╭──

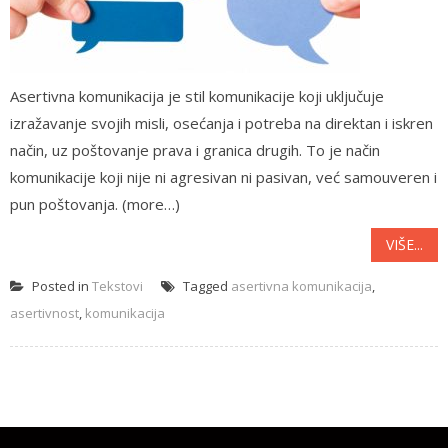
Asertivna komunikacija je stil komunikacije koji uključuje
izražavanje svojih misli, osećanja i potreba na direktan i iskren
način, uz poštovanje prava i granica drugih. To je način
komunikacije koji nije ni agresivan ni pasivan, već samouveren i
pun poštovanja. (more…)
VIŠE...
Posted in
Tekstovi
Tagged
asertivna komunikacija
,
asertivnost
,
komunikacija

╰──

◆ Problem to solve ◆
Could you retype all the entries above exactly, without the pictures?

◆ Solution to the problem ◆
Asertivna komunikacija je stil komunikacije koji uključuje
izražavanje svojih misli, osećanja i potreba na direktan i iskren
način, uz poštovanje prava i granica drugih. To je način
komunikacije koji nije ni agresivan ni pasivan, već samouveren i
pun poštovanja. (more…)
VIŠE...
Posted in
Tekstovi
Tagged
asertivna komunikacija
,
asertivnost
,
komunikacija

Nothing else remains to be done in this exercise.